To do:
For the string "FunCakes", find every matching line in the records and copy it.

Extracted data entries
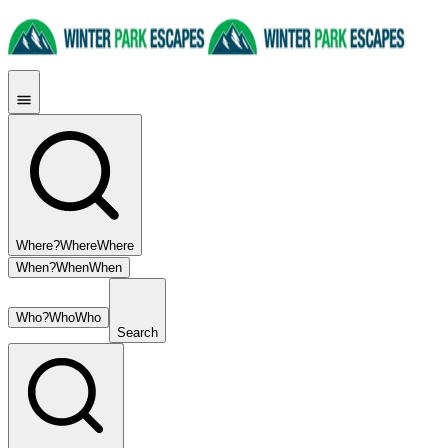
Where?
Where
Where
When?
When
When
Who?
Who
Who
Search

...

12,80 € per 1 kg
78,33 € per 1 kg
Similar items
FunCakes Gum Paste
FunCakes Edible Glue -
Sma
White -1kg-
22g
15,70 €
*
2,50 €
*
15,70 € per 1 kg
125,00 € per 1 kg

Result:
FunCakes Gum Paste
FunCakes Edible Glue -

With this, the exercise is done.